Another technique to reduce consumption is to use solenoid valves to pulse the compressed air. The idea behind this is simple: on-off pulsing would reduce the overall amount of compressed air, theoretically up to 50%, because air is only used half the time.
One nice advantage of pulsing is that as the air turns on the airline momentarily builds up a pressure that on initial release provide a slight “kick.” However, cycling the air produces a “jerking” action with instantaneous higher-than-normal flow and faster-than-normal velocity working against an inside back pressure that also increases. This causes a pressure loss at the outlet if the airline is not upsized.
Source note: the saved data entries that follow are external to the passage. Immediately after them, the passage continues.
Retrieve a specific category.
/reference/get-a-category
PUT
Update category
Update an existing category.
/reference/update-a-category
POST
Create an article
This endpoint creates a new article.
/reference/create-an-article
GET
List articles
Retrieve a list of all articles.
As a result, air savings rarely end up anywhere close to 50%.
Also, if an amplifying nozzle is added, the pulsing would most likely stop the solenoid valve from working as the hole size of any air outlet has to be large enough to avoid pressure back on the solenoid. In addition to these issues there are added costs and downtime, one basic problem with all solenoids.
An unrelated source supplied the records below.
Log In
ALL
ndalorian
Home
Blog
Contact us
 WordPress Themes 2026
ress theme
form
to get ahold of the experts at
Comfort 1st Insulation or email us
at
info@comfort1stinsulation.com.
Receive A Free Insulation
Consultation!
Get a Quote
In the past few years some valves have been developed which are basically modified solenoids and are promoted for pulsing to save on the use of compressed air. They also claim almost 50% energy savings. However, these units face the same reliability problems, as both solenoids and valves operate linearly and are highly sensitive to back-pressure in the airline between valve and air outlet. There is no doubt that pulsing save energy if properly installed. But either the savings are much less than 50% (perhaps around 25% on average) or the outlet force drops too low to be practical for most installations, as users must install the pulse-generating valve very close to where the air is needed.
The other issue with pulsing systems is the frequency. These systems are limited to about 15 Hz and extremely fast-moving production lines cannot be adequately cleaned or dried if parts are missed because the pulsing is too slow.
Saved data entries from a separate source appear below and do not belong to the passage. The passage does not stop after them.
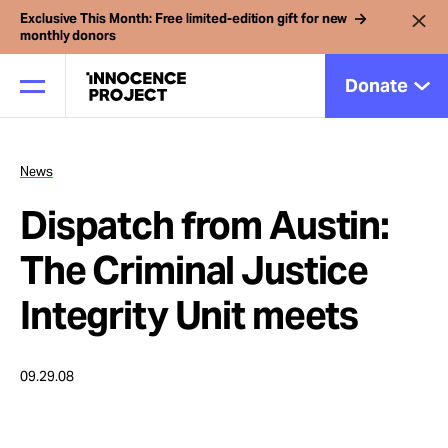
Exclusive This Month: Free limited-edition gift for new
monthly donors
Donate
News
Our Work
Dispatch from Austin:
Issues
The Criminal Justice
Integrity Unit meets
Cases
09.29.08
News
A recently developed pulsing process valve, KTW’s SmartValve addresses all of the above limitations. It has an extremely low maintenance design, is less sensitive to back pressure, operates at low or high frequencies, amplifies pulse output forces and can reduce compressed air consumption by 60 to 90%.
When tested against other pulse systems, pulse forces are amplified significantly — which means better scrubbing and cleaning action, or faster drying. Likewise, the new SmartValve can match the energy costs of a blower without the noise, high maintenance requirements, added space, and high capital cost. This pulse system can also be combined with complementary air-amplifying nozzles and air knives. Together, the system can lower compressed air and energy consumption; reduce noise, downtime and maintenance; and improve overall process effectiveness.